Хоть выбора и не было, Федот долго вертел в руках новое курковое ружье. И на руку пробовал, и на приклад. Осмотрел замок, прицелился в окно.

– Бери, старина, не раздумывай! – подгонял Пестерин.– А то и того не получишь. Другому кому отдам. Да на-ка вот для храбрости чарочку... – Он нацедил в кружку вина и подал Федоту.– Не обижу, хорошее ружье. У нас как: закон – тайга, черпак – мера!
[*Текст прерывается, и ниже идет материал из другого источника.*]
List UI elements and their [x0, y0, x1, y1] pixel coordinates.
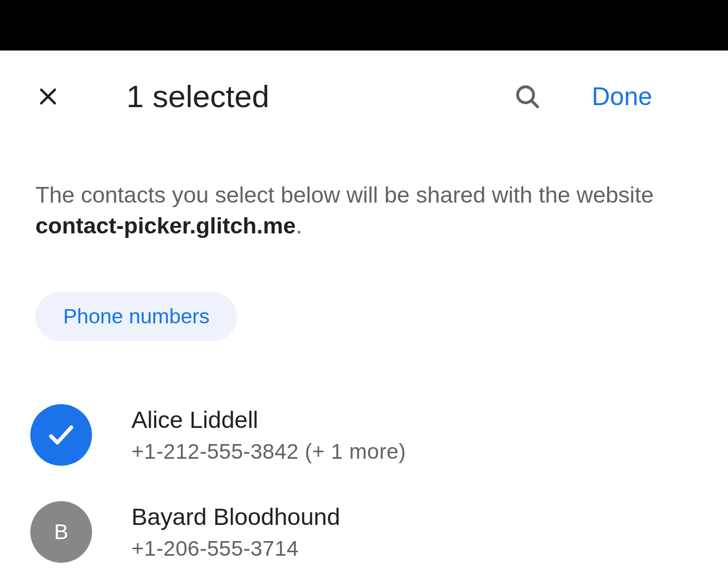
- description-suffix: .: [296, 213, 302, 238]
- phone-numbers-chip[interactable]: Phone numbers: [35, 292, 237, 341]
- check-icon: [46, 420, 76, 450]
- contact-item[interactable]: Alice Liddell +1-212-555-3842 (+ 1 more): [35, 386, 693, 483]
- contact-phone: +1-206-555-3714: [131, 537, 340, 561]
- status-bar: [0, 0, 728, 51]
- svg-line-3: [532, 101, 537, 107]
- page-title: 1 selected: [126, 78, 514, 114]
- contact-phone: +1-212-555-3842 (+ 1 more): [131, 440, 406, 464]
- header: 1 selected Done: [35, 51, 693, 134]
- contact-name: Bayard Bloodhound: [131, 503, 340, 530]
- close-icon[interactable]: [35, 84, 61, 109]
- done-button[interactable]: Done: [592, 82, 693, 111]
- contact-item[interactable]: B Bayard Bloodhound +1-206-555-3714: [35, 483, 693, 580]
- website-name: contact-picker.glitch.me: [35, 213, 296, 238]
- contact-list: Alice Liddell +1-212-555-3842 (+ 1 more)…: [35, 386, 693, 580]
- avatar-initial: B: [54, 520, 68, 544]
- description-prefix: The contacts you select below will be sh…: [35, 182, 654, 208]
- share-description: The contacts you select below will be sh…: [35, 180, 693, 241]
- search-icon[interactable]: [514, 83, 541, 110]
- avatar: B: [30, 501, 92, 563]
- avatar-selected: [30, 404, 92, 466]
- contact-name: Alice Liddell: [131, 406, 406, 433]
– Доброе ружье, отменное, можно сказать,– поддерживал Кондрат, с завистью глядя, как Федот пьет поднесенную чарку.– Это кучно класть будет...

Федот еще повертел ружье в руках, последний раз приложил к плечу и поставил его возле двери:

– Беру.

– Отменное ружье,– опять начал Кондрат, но, увидев, что Пестерин наливает вторую кружку, подошел поближе к приказчику и сунул бляху за пазуху.

Но и эта кружка прошла мимо десятского. Пестерин подал вино Максимке:

– Пей, охотник, да на тот год побольше приноси куниц.

– Рановато бы его горьким-то угощать,– обиженно пробормотал Кондрат, снова выставляя бляху на грудь.

Максимка нерешительно посмотрел на отца и залпом выпил половину кружки. Федот и глазом не повел, будто ничего не видел. Остальные полкружки выпил сам Пестерин и тут же снова наполнил ее.

Кондрат облегченно крякнул. Но ему и тут не повезло: приказчик снова протянул вино Федоту.

– Выпей еще, старина! Не обижу тебя. Муки навешаю, соли, пороху, дроби. Один ты меня нынче порадовал. А так, вижу, нет тут больше товару. Бедно стали жить мужики. У вас нет, и у меня нет. Даром ничего не дам. Назад повезу. У меня закон – тайга, черпак – мера.

Федот молча выпил вторую, поклонился гордым поклоном и, не попрощавшись, пошел к дверям.

Домой Максимка шагал следом за отцом, держа в руке новое ружье. В другой руке он нес мешочек с припасом. Шагал и не думал о том, справедливо ли рассчитался с ним приказчик. Не думал, хватит ли хлеба до нового урожая. Он думал сейчас о Тимохе и о том, как обрадуется брат такому подарку.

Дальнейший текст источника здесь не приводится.